De formas diferentes, ambos os filmes tratam de relacionamentos frustrados ou sofríveis, da falha de comunicação ou da dificuldade de transcendência e, por que não, de uma silenciosa crise de afetividade presente na contemporaneidade – ainda que representada pelo “futuro”, no caso de “Ela”? São ficções que flertam com o romance e o drama, mas estão travestidos de melodrama (Ferrugem e Osso) e ficção científica (Her). Com poéticas direções de arte, os dois filmes dependeram muito da atuação sensível e minuciosa de seus protagonistas e foram bem sucedidos nesse quesito, um deslize poderia ter colocado em descrédito seus personagens e o enredo, o que não aconteceu.

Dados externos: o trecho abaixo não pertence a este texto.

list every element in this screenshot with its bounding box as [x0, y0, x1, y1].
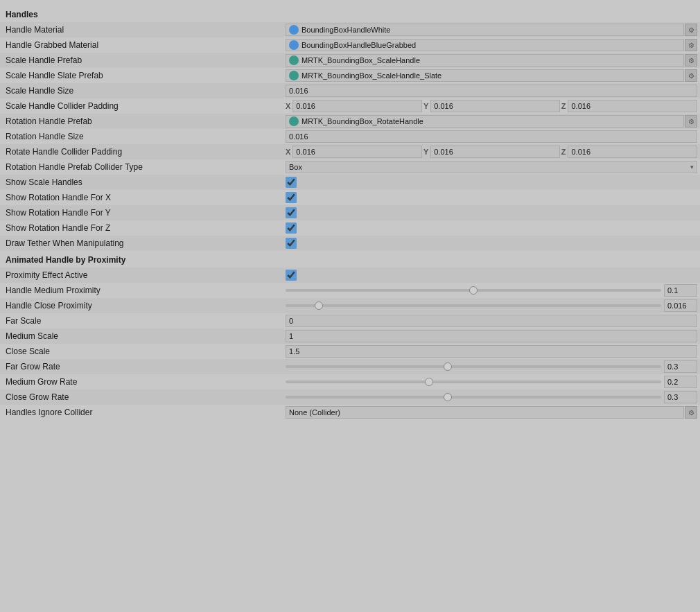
input-close-grow-rate[interactable]: [664, 391, 697, 403]
row-handle-grabbed-material: Handle Grabbed Material BoundingBoxHandl…: [0, 37, 700, 53]
y-input-scale-collider[interactable]: [430, 100, 560, 112]
row-scale-handle-size: Scale Handle Size: [0, 83, 700, 98]
settings-btn-handle-grabbed-material[interactable]: ⚙: [685, 39, 697, 51]
value-show-scale-handles: [286, 177, 697, 188]
xyz-group-rotate-handle-collider: X Y Z: [286, 146, 697, 158]
value-handles-ignore-collider: None (Collider) ⚙: [286, 406, 697, 419]
checkbox-show-rotation-handle-y[interactable]: [286, 207, 297, 218]
row-show-scale-handles: Show Scale Handles: [0, 175, 700, 190]
input-handle-close-proximity[interactable]: [664, 299, 697, 312]
animated-section-title: Animated Handle by Proximity: [0, 251, 700, 268]
input-rotation-handle-size[interactable]: [286, 130, 697, 143]
value-handle-close-proximity: [286, 299, 697, 312]
settings-btn-scale-handle-prefab[interactable]: ⚙: [685, 54, 697, 67]
label-show-rotation-handle-x: Show Rotation Handle For X: [3, 193, 286, 202]
label-handle-material: Handle Material: [3, 25, 286, 35]
slider-far-grow-rate[interactable]: [286, 365, 661, 368]
input-far-scale[interactable]: [286, 315, 697, 327]
text-handle-grabbed-material: BoundingBoxHandleBlueGrabbed: [301, 41, 416, 49]
y-input-rotate-collider[interactable]: [430, 146, 560, 158]
value-rotate-handle-collider-padding: X Y Z: [286, 146, 697, 158]
input-far-grow-rate[interactable]: [664, 360, 697, 373]
x-input-scale-collider[interactable]: [292, 100, 422, 112]
value-proximity-effect-active: [286, 270, 697, 281]
checkbox-show-scale-handles[interactable]: [286, 177, 297, 188]
slider-group-medium-proximity: [286, 284, 697, 297]
x-input-rotate-collider[interactable]: [292, 146, 422, 158]
value-scale-handle-prefab: MRTK_BoundingBox_ScaleHandle ⚙: [286, 54, 697, 67]
label-rotation-handle-prefab: Rotation Handle Prefab: [3, 116, 286, 126]
object-field-rotation-handle-prefab[interactable]: MRTK_BoundingBox_RotateHandle: [286, 115, 684, 128]
row-far-scale: Far Scale: [0, 313, 700, 329]
slider-medium-grow-rate[interactable]: [286, 381, 661, 383]
label-scale-handle-prefab: Scale Handle Prefab: [3, 55, 286, 65]
slider-group-medium-grow-rate: [286, 376, 697, 388]
row-rotate-handle-collider-padding: Rotate Handle Collider Padding X Y Z: [0, 144, 700, 159]
label-close-scale: Close Scale: [3, 347, 286, 356]
settings-btn-handles-ignore-collider[interactable]: ⚙: [685, 406, 697, 419]
value-draw-tether: [286, 238, 697, 249]
slider-group-close-proximity: [286, 299, 697, 312]
row-proximity-effect-active: Proximity Effect Active: [0, 268, 700, 283]
object-field-scale-handle-prefab[interactable]: MRTK_BoundingBox_ScaleHandle: [286, 54, 684, 67]
value-show-rotation-handle-z: [286, 222, 697, 234]
xyz-group-scale-handle-collider: X Y Z: [286, 100, 697, 112]
text-scale-handle-slate-prefab: MRTK_BoundingBox_ScaleHandle_Slate: [301, 71, 441, 80]
icon-handle-grabbed-material: [289, 40, 299, 50]
label-show-rotation-handle-z: Show Rotation Handle For Z: [3, 223, 286, 233]
settings-btn-rotation-handle-prefab[interactable]: ⚙: [685, 115, 697, 128]
handles-section-title: Handles: [0, 6, 700, 22]
z-input-scale-collider[interactable]: [568, 100, 697, 112]
label-scale-handle-collider-padding: Scale Handle Collider Padding: [3, 101, 286, 111]
z-input-rotate-collider[interactable]: [568, 146, 697, 158]
object-field-scale-handle-slate-prefab[interactable]: MRTK_BoundingBox_ScaleHandle_Slate: [286, 69, 684, 82]
checkbox-proximity-effect-active[interactable]: [286, 270, 297, 281]
icon-scale-handle-prefab: [289, 55, 299, 65]
label-proximity-effect-active: Proximity Effect Active: [3, 270, 286, 280]
text-rotation-handle-prefab: MRTK_BoundingBox_RotateHandle: [301, 117, 423, 125]
y-label-rotate-collider: Y: [423, 148, 428, 156]
text-scale-handle-prefab: MRTK_BoundingBox_ScaleHandle: [301, 56, 420, 64]
slider-group-far-grow-rate: [286, 360, 697, 373]
object-field-handle-grabbed-material[interactable]: BoundingBoxHandleBlueGrabbed: [286, 39, 684, 51]
row-handle-close-proximity: Handle Close Proximity: [0, 298, 700, 313]
value-handle-medium-proximity: [286, 284, 697, 297]
row-medium-grow-rate: Medium Grow Rate: [0, 374, 700, 390]
label-show-scale-handles: Show Scale Handles: [3, 177, 286, 187]
label-show-rotation-handle-y: Show Rotation Handle For Y: [3, 208, 286, 218]
row-show-rotation-handle-x: Show Rotation Handle For X: [0, 190, 700, 205]
object-field-handles-ignore-collider[interactable]: None (Collider): [286, 406, 684, 419]
row-handle-medium-proximity: Handle Medium Proximity: [0, 283, 700, 298]
row-close-scale: Close Scale: [0, 344, 700, 359]
settings-btn-scale-handle-slate-prefab[interactable]: ⚙: [685, 69, 697, 82]
value-scale-handle-size: [286, 85, 697, 97]
x-label-rotate-collider: X: [286, 148, 290, 156]
checkbox-draw-tether[interactable]: [286, 238, 297, 249]
y-label-scale-collider: Y: [423, 102, 428, 110]
input-medium-scale[interactable]: [286, 330, 697, 342]
inspector-panel: Handles Handle Material BoundingBoxHandl…: [0, 0, 700, 426]
slider-handle-medium-proximity[interactable]: [286, 289, 661, 292]
object-field-handle-material[interactable]: BoundingBoxHandleWhite: [286, 24, 684, 36]
label-far-scale: Far Scale: [3, 316, 286, 326]
slider-close-grow-rate[interactable]: [286, 396, 661, 399]
checkbox-show-rotation-handle-z[interactable]: [286, 222, 297, 234]
input-scale-handle-size[interactable]: [286, 85, 697, 97]
input-medium-grow-rate[interactable]: [664, 376, 697, 388]
text-handle-material: BoundingBoxHandleWhite: [301, 26, 390, 34]
icon-rotation-handle-prefab: [289, 116, 299, 126]
select-rotation-handle-prefab-collider-type[interactable]: Box Sphere Capsule: [289, 163, 694, 171]
input-close-scale[interactable]: [286, 345, 697, 358]
text-handles-ignore-collider: None (Collider): [289, 408, 340, 417]
input-handle-medium-proximity[interactable]: [664, 284, 697, 297]
label-handle-close-proximity: Handle Close Proximity: [3, 301, 286, 311]
x-label-scale-collider: X: [286, 102, 290, 110]
label-draw-tether: Draw Tether When Manipulating: [3, 238, 286, 248]
checkbox-show-rotation-handle-x[interactable]: [286, 192, 297, 203]
settings-btn-handle-material[interactable]: ⚙: [685, 24, 697, 36]
value-close-grow-rate: [286, 391, 697, 403]
dropdown-rotation-handle-prefab-collider-type[interactable]: Box Sphere Capsule ▾: [286, 161, 697, 173]
value-medium-scale: [286, 330, 697, 342]
slider-handle-close-proximity[interactable]: [286, 304, 661, 307]
value-rotation-handle-prefab: MRTK_BoundingBox_RotateHandle ⚙: [286, 115, 697, 128]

“Ferrugem e Osso” conta uma história de superação e redenção a partir da relação de um casal improvável: um ex-lutador de box tailandês – Ali (Schoenaerts) – e uma adestradora de orcas – Stéphanie (Cotillard), que sofreu a amputação de suas duas pernas abaixo do joelho depois de um grave acidente de trabalho. O que se desenvolve é um processo de cura e superação de cada um dos dois em suas dificuldades pessoais, movidos pela cumplicidade e apoio, mas de uma maneira casual e pouco romântica, expondo tanto a intimidade que cresce quanto as feridas mal curadas. A relação só progride na base do enfrentamento do medo e da dor, a coragem é o que sustenta essa parceria e as ações substituem o diálogo. Nos seus embates físicos e psicológicos ambos se reconhecem e se respeitam, com poucas palavras constroem entre si a ternura, mesmo que esta não fizesse parte nos planos da razão.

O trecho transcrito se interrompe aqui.